### Exercise
Would you print every entry below exactly as written, omitting the images?

### Task data
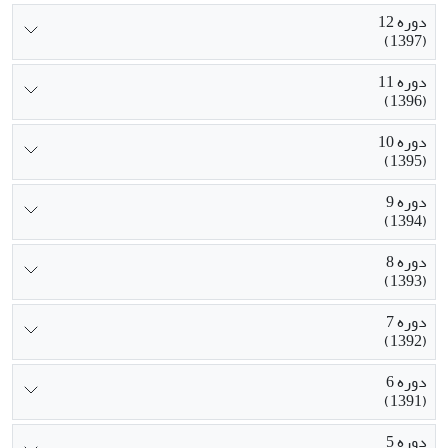
دوره 12
(1397)
دوره 11
(1396)
دوره 10
(1395)
دوره 9
(1394)
دوره 8
(1393)
دوره 7
(1392)
دوره 6
(1391)
دوره 5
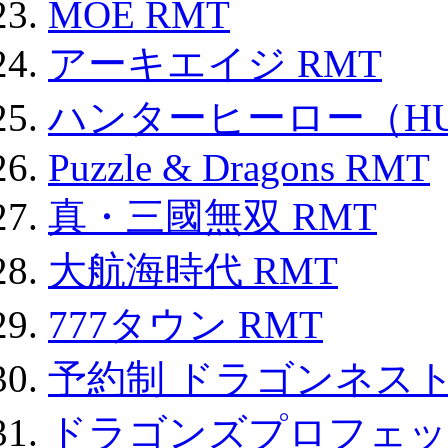
MOE RMT
アーキエイジ RMT
ハンターヒーロー（HUN
Puzzle & Dragons RMT
真・三國無双 RMT
大航海時代 RMT
777タウン RMT
予約制 ドラゴンネスト
ドラゴンズプロフェット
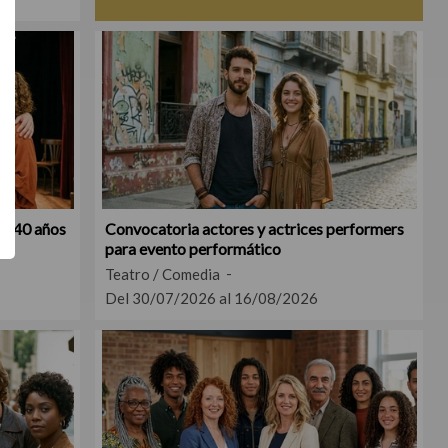
 y 40 años
Convocatoria actores y actrices performers
para evento performático
Teatro / Comedia
Del 30/07/2026 al 16/08/2026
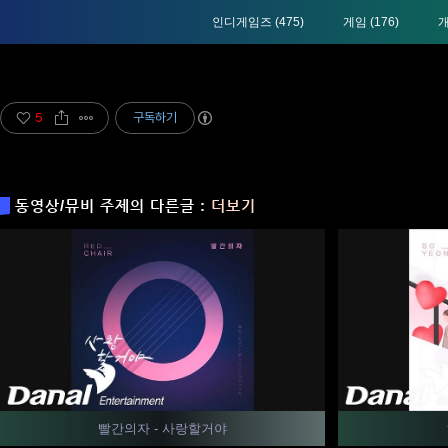
인디게임즈
(475)
게임
(176)
5
구독하기
동영상/뮤비 주제의 다른글 :
더보기
빨간의자 - 사랑할거야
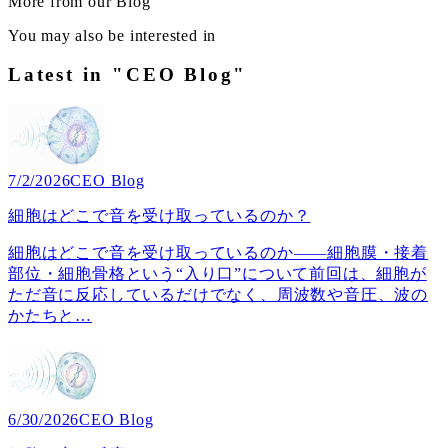
More from our Blog
You may also be interested in
Latest in "CEO Blog"
7/2/2026
CEO Blog
細胞はどこで音を受け取っているのか？
細胞はどこで音を受け取っているのか――細胞膜・接着
部位・細胞骨格という“入り口”について前回は、細胞が
ただ音に反応しているだけでなく、周波数や音圧、波の
かたちと
…
6/30/2026
CEO Blog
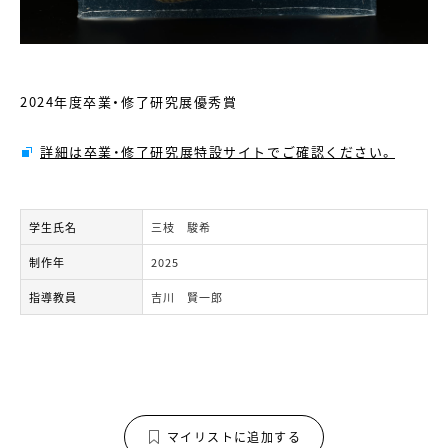
2024年度卒業・修了研究展優秀賞
詳細は卒業・修了研究展特設サイトでご確認ください。
学生氏名
三枝 駿希
制作年
2025
指導教員
吉川 賢一郎
マイリストに追加する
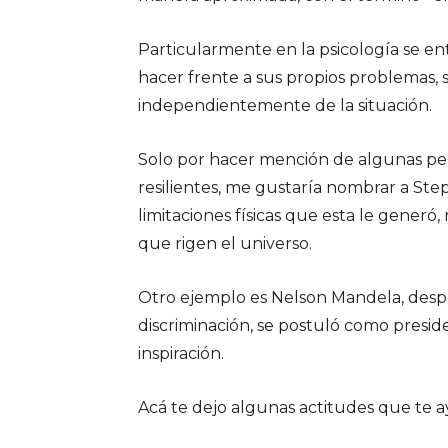
Particularmente en la psicología se e
hacer frente a sus propios problemas, s
independientemente de la situación.
Solo por hacer mención de algunas pe
resilientes, me gustaría nombrar a St
limitaciones físicas que esta le generó,
que rigen el universo.
Otro ejemplo es Nelson Mandela, desp
discriminación, se postuló como preside
inspiración.
Acá te dejo algunas actitudes que te ay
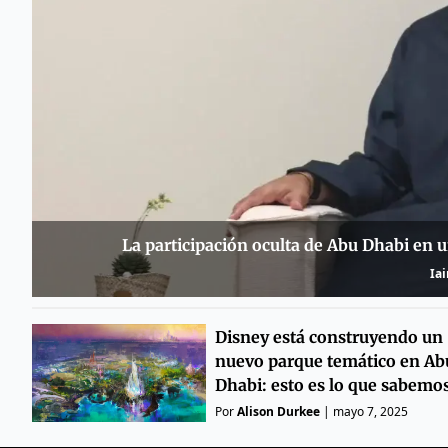
La participación oculta de Abu Dhabi en u
Iai
Disney está construyendo un
nuevo parque temático en Ab
Dhabi: esto es lo que sabemo
Por
Alison Durkee
|
mayo 7, 2025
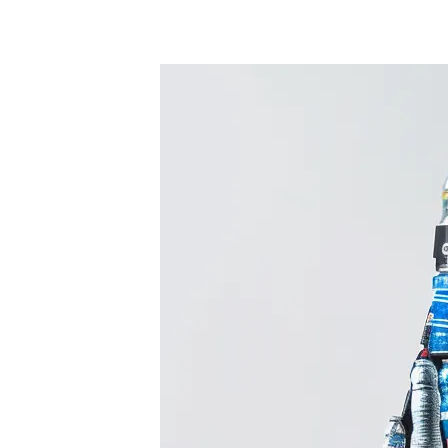
Precios
Herramientas gratuitas
Contacto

### Answer to the exercise
دوره 12
(1397)
دوره 11
(1396)
دوره 10
(1395)
دوره 9
(1394)
دوره 8
(1393)
دوره 7
(1392)
دوره 6
(1391)
دوره 5
MOE RMT
アーキエイジ RMT
ハンターヒーロー（HUN
Puzzle & Dragons RMT
真・三國無双 RMT
大航海時代 RMT
777タウン RMT
予約制 ドラゴンネスト
ドラゴンズプロフェット
 y 40 años
Convocatoria actores y actrices performers
para evento performático
Teatro / Comedia
Del 30/07/2026 al 16/08/2026
인디게임즈
(475)
게임
(176)
5
구독하기
동영상/뮤비 주제의 다른글 :
더보기
빨간의자 - 사랑할거야
More from our Blog
You may also be interested in
Latest in "CEO Blog"
7/2/2026
CEO Blog
細胞はどこで音を受け取っているのか？
細胞はどこで音を受け取っているのか――細胞膜・接着
部位・細胞骨格という“入り口”について前回は、細胞が
ただ音に反応しているだけでなく、周波数や音圧、波の
かたちと
…
6/30/2026
CEO Blog
2024年度卒業・修了研究展優秀賞
詳細は卒業・修了研究展特設サイトでご確認ください。
学生氏名
三枝 駿希
制作年
2025
指導教員
吉川 賢一郎
マイリストに追加する
Particularmente en la psicología se e
hacer frente a sus propios problemas, s
independientemente de la situación.
Solo por hacer mención de algunas pe
resilientes, me gustaría nombrar a St
limitaciones físicas que esta le generó,
que rigen el universo.
Otro ejemplo es Nelson Mandela, desp
discriminación, se postuló como preside
inspiración.
Acá te dejo algunas actitudes que te ay
La participación oculta de Abu Dhabi en u
Iai
Disney está construyendo un
nuevo parque temático en Ab
Dhabi: esto es lo que sabemo
Por
Alison Durkee
|
mayo 7, 2025
Precios
Herramientas gratuitas
Contacto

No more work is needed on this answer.